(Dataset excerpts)
------------------------------------------------------------

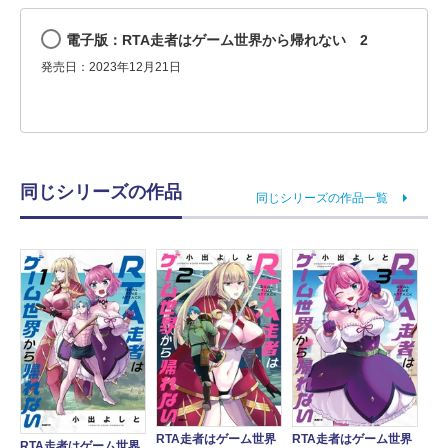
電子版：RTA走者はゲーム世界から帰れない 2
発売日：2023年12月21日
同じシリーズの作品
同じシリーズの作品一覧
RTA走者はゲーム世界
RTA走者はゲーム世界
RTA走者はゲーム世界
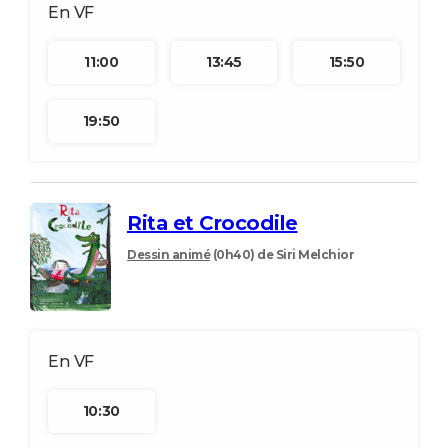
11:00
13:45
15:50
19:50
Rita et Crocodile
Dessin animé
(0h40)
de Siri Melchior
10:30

------------------------------------------------------------

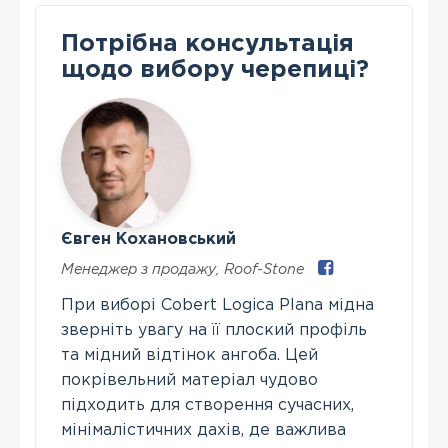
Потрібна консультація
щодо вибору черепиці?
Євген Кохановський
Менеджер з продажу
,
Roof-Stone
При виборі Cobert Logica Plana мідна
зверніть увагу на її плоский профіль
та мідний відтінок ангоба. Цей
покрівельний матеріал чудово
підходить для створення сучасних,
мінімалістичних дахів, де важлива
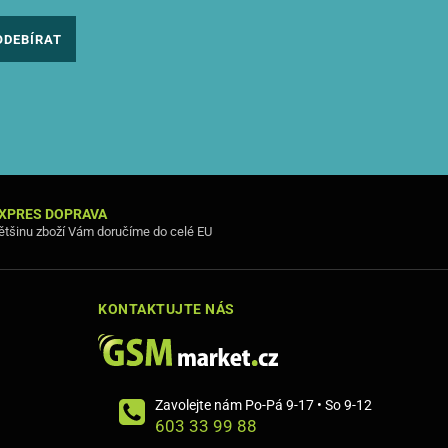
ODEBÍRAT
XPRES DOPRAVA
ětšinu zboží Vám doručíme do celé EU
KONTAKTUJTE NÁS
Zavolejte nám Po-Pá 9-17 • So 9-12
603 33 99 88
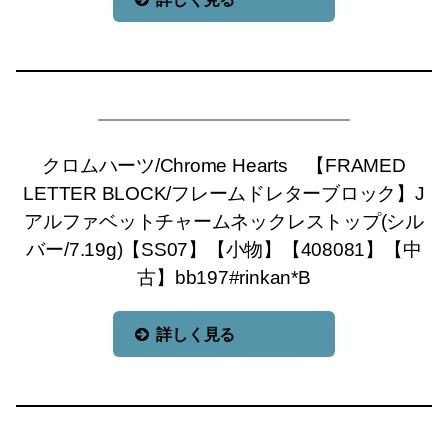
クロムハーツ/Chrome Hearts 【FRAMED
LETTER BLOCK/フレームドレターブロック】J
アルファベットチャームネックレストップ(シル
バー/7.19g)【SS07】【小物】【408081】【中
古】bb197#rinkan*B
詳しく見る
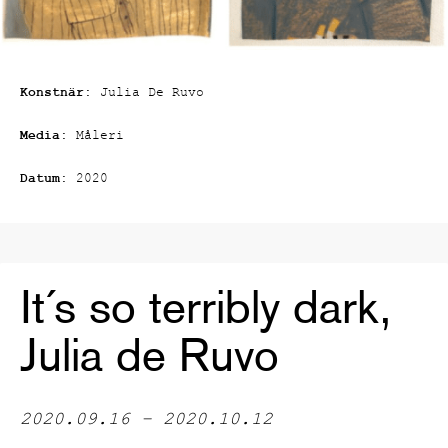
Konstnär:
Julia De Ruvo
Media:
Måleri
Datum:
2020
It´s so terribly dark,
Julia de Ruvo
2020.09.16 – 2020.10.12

------------------------------------------------------------

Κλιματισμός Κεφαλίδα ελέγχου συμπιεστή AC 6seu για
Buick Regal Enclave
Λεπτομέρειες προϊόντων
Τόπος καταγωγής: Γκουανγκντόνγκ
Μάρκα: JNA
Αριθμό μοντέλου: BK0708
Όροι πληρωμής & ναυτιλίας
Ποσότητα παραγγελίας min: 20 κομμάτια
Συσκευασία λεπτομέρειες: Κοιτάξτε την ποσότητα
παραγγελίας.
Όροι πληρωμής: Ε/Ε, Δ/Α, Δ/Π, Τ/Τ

------------------------------------------------------------

TASK PROMPT: Quote the data above exactly from the line with "バー/7.19g)【SS07】【小物】【408081】【中" to the line with "2020.09.16 – 2020.10.12", both ends counted, and nothing else. Pictures don't go in.

RESPONSE TO THE EXERCISE:
バー/7.19g)【SS07】【小物】【408081】【中
古】bb197#rinkan*B
詳しく見る
Konstnär:
Julia De Ruvo
Media:
Måleri
Datum:
2020
It´s so terribly dark,
Julia de Ruvo
2020.09.16 – 2020.10.12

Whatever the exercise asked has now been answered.